[Task objective]
Check each line of the data below for the string "seishun", then report how many lines have it and nothing else.

Page images and extracted text

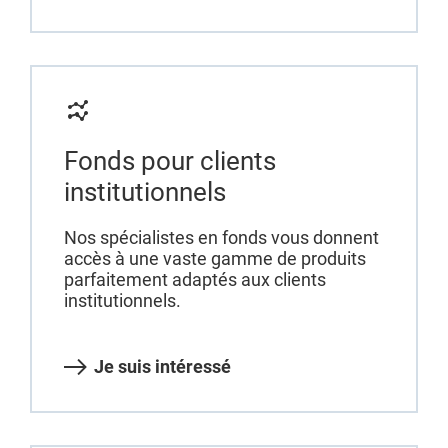
Fonds pour clients
institutionnels
Nos spécialistes en fonds vous donnent
accès à une vaste gamme de produits
parfaitement adaptés aux clients
institutionnels.
Je suis intéressé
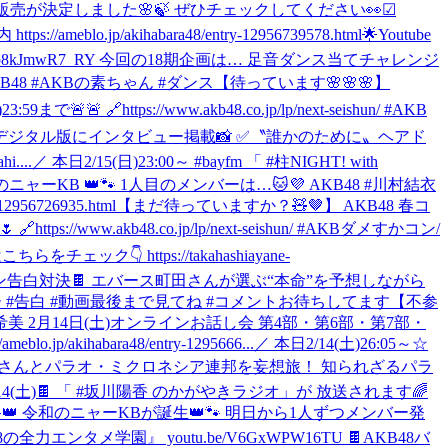
販売が決定しました🌸🍃 ぜひチェックしてください👀☑︎
blo.jp/akihabara48/entry-12956739578.html
🌟Youtube
/p8kJmwR7_RY 今回の18期企画は… 足音ダンス当てチャレンジ
48 #AKBの素ちゃん #ダンス
【待っています🌸🌸🌸】
https://www.akb48.co.jp/lp/next-seishun/ #AKB
🗞朝日新聞デジタル版にインタビュー掲載📸 ✅〝誰かのために〟ヘアド
....
／ 本日2/15(日)23:00～ #bayfm 「 #柱NIGHT! with
 令和のニャーKB 👑🐾 1人目のメンバーは…🐱💜 AKB48 #川村結衣
56726935.html
【まだ待っていますか？🧸🤎】 AKB48 春コ
//www.akb48.co.jp/lp/next-seishun/ #AKBダメすかコン
/
👇 https://takahashiayane-
イン告白対決🍫 エバース町田さんが選ぶ“本命”を予想しながら
インデー #告白 #動画最後まで見てね #コメントお待ちしてます
【不参
希美 2月14日(土)オンラインお話し会 第4部・第6部・第7部・
bara48/entry-1295666...
／ 本日2/14(土)26:05～☆
ドスコイさんとパラオ・ミクロネシア連邦を妄想旅！ 知られざるパラ
/14(土)🍫 「 #坂川陽香 のかがやきラジオ」が 放送されます🌈
 🐾👑 令和のニャーKBが誕生👑🐾 明日から1人ずつメンバー発
48の全力エンタメ学園』 youtu.be/V6GxWPW16TU 🍫AKB48バ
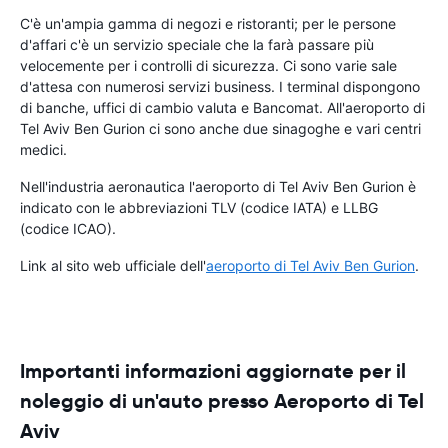
C'è un'ampia gamma di negozi e ristoranti; per le persone
d'affari c'è un servizio speciale che la farà passare più
velocemente per i controlli di sicurezza. Ci sono varie sale
d'attesa con numerosi servizi business. I terminal dispongono
di banche, uffici di cambio valuta e Bancomat. All'aeroporto di
Tel Aviv Ben Gurion ci sono anche due sinagoghe e vari centri
medici.
Nell'industria aeronautica l'aeroporto di Tel Aviv Ben Gurion è
indicato con le abbreviazioni TLV (codice IATA) e LLBG
(codice ICAO).
Link al sito web ufficiale dell'
aeroporto di Tel Aviv Ben Gurion
.
Importanti informazioni aggiornate per il
noleggio di un'auto presso Aeroporto di Tel
Aviv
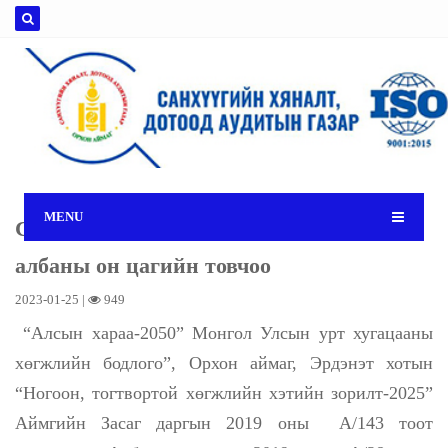
MENU
Санхүүгийн хяналт, дотоод аудитын
албаны он цагийн товчоо
2023-01-25 |
949
“
Алсын хараа-2050” Монгол Улсын урт хугацааны
хөгжлийн бодлого”, Орхон аймаг, Эрдэнэт хотын
“Ногоон, тогтвортой хөгжлийн хэтийн зорилт-2025”
Аймгийн Засаг даргын 2019 оны А/143 тоот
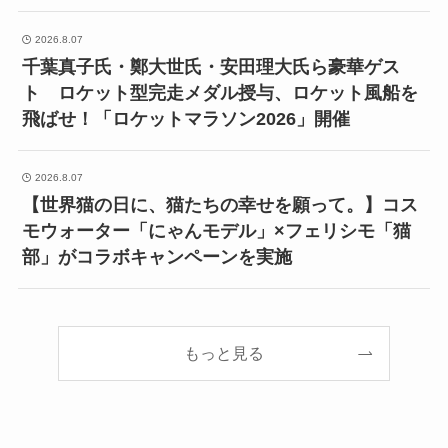
2026.8.07
千葉真子氏・鄭大世氏・安田理大氏ら豪華ゲス
ト ロケット型完走メダル授与、ロケット風船を
飛ばせ！「ロケットマラソン2026」開催
2026.8.07
【世界猫の日に、猫たちの幸せを願って。】コス
モウォーター「にゃんモデル」×フェリシモ「猫
部」がコラボキャンペーンを実施
もっと見る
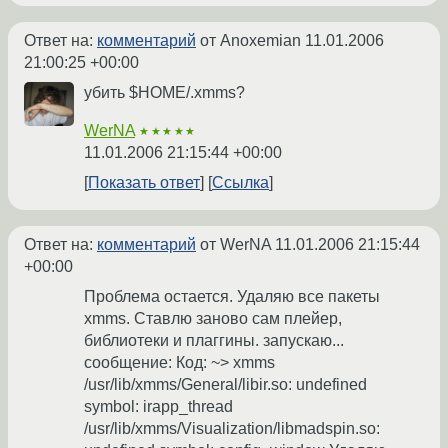
Ответ на:
комментарий
от Anoxemian
11.01.2006
21:00:25 +00:00
убить $HOME/.xmms?
WerNA
★★★★★
11.01.2006 21:15:44 +00:00
Показать ответ
Ссылка
Ответ на:
комментарий
от WerNA
11.01.2006 21:15:44
+00:00
Проблема остается. Удаляю все пакеты
xmms. Ставлю заново сам плейер,
библиотеки и плаггины. запускаю...
сообщение: Код: ~> xmms
/usr/lib/xmms/General/libir.so: undefined
symbol: irapp_thread
/usr/lib/xmms/Visualization/libmadspin.so:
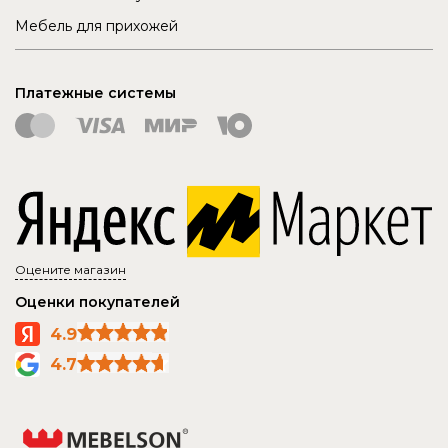
Мебель для прихожей
Платежные системы
Оцените магазин
Оценки покупателей
4.9
4.7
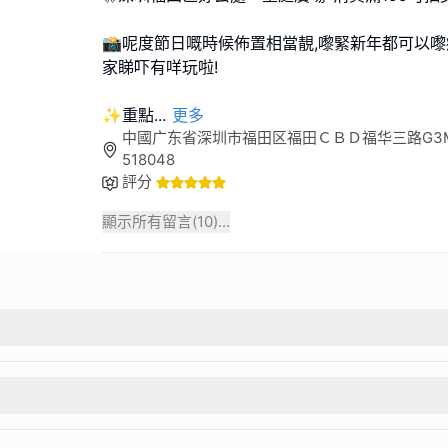
📸呢度節日嘅時候佈置相當靚,嚟緊新年都可以嚟
家睇吓有咩玩啦!
✨重點
...
更多
中國广东省深圳市福田区福田ＣＢＤ福华三路G3M5
518048
評分
顯示所有留言(
10
)...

[Exercise result]
2